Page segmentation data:
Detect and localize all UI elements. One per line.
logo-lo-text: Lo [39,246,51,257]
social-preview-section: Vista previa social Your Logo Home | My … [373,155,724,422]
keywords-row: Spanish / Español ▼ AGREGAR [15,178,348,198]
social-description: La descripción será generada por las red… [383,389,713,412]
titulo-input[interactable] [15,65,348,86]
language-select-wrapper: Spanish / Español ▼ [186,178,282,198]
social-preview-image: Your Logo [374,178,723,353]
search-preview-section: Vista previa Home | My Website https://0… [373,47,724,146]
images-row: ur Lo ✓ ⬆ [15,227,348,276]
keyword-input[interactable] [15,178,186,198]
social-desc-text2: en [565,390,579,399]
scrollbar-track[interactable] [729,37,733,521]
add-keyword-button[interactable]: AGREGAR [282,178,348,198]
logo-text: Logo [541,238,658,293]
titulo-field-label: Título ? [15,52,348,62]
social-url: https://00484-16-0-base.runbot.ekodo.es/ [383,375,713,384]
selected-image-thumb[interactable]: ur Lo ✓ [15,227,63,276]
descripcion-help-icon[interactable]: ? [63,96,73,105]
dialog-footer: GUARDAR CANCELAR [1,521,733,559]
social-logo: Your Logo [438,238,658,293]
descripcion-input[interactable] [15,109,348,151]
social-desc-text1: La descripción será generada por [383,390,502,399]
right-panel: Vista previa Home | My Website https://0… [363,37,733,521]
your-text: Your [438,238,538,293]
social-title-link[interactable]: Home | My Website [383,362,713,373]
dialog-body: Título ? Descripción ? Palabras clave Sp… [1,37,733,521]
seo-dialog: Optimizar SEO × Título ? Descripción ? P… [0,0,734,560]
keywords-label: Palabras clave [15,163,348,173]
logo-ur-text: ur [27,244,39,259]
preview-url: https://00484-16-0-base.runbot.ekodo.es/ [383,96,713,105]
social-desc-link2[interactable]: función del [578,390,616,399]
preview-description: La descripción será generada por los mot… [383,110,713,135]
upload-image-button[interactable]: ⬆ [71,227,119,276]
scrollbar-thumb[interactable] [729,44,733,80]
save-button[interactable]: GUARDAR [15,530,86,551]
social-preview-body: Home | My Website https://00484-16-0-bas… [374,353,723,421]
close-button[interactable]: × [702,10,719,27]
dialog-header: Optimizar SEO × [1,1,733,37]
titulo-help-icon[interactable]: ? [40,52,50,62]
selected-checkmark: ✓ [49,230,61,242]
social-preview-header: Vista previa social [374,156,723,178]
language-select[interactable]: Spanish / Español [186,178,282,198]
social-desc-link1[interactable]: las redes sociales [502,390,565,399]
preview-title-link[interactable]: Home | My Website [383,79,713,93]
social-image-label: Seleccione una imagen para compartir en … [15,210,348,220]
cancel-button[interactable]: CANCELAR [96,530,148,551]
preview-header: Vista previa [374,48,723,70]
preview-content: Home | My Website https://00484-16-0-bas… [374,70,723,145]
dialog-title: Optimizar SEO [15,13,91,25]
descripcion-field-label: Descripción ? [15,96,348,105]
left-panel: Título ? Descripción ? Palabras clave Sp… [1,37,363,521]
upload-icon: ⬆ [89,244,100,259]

==

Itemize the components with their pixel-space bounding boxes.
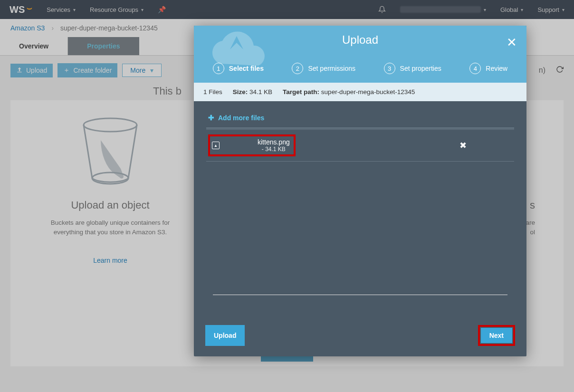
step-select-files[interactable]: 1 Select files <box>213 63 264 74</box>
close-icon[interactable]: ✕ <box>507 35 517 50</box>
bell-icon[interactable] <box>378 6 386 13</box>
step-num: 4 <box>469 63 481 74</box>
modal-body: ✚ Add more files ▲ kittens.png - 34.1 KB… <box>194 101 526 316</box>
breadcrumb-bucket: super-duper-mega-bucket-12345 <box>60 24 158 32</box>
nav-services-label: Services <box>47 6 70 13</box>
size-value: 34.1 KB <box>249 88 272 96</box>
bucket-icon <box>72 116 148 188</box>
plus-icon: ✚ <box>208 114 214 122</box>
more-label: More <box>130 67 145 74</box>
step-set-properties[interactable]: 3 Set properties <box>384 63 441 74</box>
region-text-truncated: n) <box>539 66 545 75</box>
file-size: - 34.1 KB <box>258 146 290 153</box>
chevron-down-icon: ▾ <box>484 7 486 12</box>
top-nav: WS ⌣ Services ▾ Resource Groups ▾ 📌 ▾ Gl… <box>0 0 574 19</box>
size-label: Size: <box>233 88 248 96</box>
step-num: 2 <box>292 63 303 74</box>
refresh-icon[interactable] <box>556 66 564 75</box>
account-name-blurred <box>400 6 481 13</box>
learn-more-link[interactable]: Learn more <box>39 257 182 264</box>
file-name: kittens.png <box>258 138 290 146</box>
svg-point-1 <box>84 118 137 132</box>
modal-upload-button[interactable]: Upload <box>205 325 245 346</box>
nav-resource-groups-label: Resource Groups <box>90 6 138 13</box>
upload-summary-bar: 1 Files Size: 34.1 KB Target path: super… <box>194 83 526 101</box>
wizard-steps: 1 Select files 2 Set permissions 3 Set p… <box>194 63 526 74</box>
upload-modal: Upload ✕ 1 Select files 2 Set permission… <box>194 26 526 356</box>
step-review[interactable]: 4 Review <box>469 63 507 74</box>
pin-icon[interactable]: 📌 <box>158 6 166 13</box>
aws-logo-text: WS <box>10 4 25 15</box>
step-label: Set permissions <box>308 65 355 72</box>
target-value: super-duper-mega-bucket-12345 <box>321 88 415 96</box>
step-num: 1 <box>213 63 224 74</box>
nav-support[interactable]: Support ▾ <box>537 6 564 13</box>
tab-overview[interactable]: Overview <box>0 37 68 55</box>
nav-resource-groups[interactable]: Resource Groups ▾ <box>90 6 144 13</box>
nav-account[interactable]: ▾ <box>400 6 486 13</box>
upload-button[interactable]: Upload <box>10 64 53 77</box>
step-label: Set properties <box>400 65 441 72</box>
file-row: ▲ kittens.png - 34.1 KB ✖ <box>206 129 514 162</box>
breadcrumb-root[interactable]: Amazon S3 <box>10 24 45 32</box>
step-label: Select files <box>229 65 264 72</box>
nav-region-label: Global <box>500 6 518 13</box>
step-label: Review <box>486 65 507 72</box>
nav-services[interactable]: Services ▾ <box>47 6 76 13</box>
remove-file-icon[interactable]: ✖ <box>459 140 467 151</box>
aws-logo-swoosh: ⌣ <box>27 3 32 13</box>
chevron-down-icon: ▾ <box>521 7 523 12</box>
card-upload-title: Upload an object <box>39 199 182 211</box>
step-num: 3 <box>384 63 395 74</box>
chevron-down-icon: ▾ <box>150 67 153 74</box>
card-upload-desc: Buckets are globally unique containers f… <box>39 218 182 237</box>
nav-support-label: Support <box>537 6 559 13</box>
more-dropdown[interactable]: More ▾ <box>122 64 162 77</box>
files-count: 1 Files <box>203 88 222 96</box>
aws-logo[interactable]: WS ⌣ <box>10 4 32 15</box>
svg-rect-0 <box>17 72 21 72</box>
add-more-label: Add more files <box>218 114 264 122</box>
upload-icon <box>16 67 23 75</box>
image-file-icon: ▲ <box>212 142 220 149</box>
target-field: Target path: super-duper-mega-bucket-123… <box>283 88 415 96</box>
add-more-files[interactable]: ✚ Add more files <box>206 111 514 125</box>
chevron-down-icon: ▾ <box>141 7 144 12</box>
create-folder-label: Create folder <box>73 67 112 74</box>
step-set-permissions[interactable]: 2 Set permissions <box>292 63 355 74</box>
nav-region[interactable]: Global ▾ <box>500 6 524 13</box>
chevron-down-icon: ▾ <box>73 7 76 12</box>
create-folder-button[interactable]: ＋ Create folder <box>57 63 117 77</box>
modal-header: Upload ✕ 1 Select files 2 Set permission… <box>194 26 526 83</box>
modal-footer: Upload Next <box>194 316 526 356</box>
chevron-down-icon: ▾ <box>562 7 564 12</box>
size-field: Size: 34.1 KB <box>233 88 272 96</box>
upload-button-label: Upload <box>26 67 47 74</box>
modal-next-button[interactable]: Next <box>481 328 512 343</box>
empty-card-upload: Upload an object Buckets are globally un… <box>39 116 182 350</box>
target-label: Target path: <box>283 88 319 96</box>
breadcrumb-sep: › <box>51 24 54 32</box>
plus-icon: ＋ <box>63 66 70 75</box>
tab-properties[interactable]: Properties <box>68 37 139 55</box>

--

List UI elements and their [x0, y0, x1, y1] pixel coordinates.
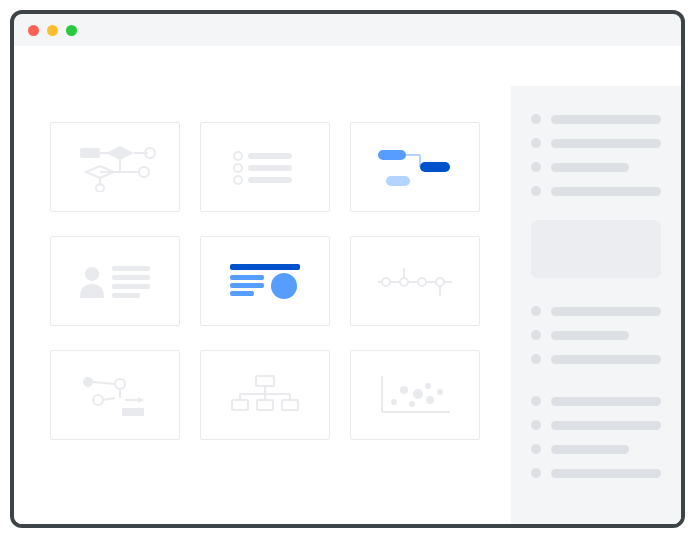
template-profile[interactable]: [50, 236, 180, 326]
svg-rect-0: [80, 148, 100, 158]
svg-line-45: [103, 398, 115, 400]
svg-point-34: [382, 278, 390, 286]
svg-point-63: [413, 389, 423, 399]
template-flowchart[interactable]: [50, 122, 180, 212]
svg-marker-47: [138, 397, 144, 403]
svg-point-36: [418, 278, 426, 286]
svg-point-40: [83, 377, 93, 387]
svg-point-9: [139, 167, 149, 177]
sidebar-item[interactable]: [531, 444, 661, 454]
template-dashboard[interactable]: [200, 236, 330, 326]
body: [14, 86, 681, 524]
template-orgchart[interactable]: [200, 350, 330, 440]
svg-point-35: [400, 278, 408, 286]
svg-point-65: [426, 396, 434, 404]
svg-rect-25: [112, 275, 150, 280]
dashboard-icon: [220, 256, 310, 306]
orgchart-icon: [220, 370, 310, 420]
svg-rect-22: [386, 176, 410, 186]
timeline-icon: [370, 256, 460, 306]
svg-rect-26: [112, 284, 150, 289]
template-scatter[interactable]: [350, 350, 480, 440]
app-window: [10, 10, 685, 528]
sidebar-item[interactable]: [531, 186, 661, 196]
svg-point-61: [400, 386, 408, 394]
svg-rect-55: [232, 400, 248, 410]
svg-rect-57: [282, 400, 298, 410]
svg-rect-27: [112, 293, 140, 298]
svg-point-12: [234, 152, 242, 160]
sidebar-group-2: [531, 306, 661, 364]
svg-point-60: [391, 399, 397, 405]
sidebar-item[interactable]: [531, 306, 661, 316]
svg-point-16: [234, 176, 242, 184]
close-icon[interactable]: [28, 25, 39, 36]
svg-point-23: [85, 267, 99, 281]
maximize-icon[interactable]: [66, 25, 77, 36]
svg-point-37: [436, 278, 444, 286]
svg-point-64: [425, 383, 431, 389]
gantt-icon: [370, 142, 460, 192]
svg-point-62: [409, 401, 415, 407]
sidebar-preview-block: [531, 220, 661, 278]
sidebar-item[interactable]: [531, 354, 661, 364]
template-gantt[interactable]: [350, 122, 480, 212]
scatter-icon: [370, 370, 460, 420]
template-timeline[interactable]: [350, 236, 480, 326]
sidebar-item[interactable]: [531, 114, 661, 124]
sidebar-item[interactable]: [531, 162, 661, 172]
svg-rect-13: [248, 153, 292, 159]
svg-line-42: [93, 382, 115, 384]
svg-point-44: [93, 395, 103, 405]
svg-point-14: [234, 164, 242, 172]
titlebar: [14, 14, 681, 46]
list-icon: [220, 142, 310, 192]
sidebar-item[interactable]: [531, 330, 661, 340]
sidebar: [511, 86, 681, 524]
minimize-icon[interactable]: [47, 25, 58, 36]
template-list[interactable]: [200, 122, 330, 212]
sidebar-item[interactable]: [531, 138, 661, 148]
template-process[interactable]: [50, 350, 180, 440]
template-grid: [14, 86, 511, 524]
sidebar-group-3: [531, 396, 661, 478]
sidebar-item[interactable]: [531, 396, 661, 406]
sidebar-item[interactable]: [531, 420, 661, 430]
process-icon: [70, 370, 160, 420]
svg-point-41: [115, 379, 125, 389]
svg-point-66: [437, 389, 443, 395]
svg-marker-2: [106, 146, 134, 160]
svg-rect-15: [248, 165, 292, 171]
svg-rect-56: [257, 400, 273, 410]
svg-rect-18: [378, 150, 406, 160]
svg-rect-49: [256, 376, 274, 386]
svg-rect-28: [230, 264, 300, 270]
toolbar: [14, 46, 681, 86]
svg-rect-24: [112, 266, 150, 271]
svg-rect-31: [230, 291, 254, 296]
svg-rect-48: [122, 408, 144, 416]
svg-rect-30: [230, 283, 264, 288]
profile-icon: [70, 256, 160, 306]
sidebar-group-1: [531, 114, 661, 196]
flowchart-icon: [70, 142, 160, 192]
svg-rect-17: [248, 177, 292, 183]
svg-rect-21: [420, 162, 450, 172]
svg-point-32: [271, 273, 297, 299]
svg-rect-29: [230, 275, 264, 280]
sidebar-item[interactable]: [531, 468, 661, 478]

Task to carry out
Would you filter the records and copy out each line containing "será"?

Problem solution
social-description: La descripción será generada por las red… [383,389,713,412]
social-desc-text1: La descripción será generada por [383,390,502,399]
preview-description: La descripción será generada por los mot… [383,110,713,135]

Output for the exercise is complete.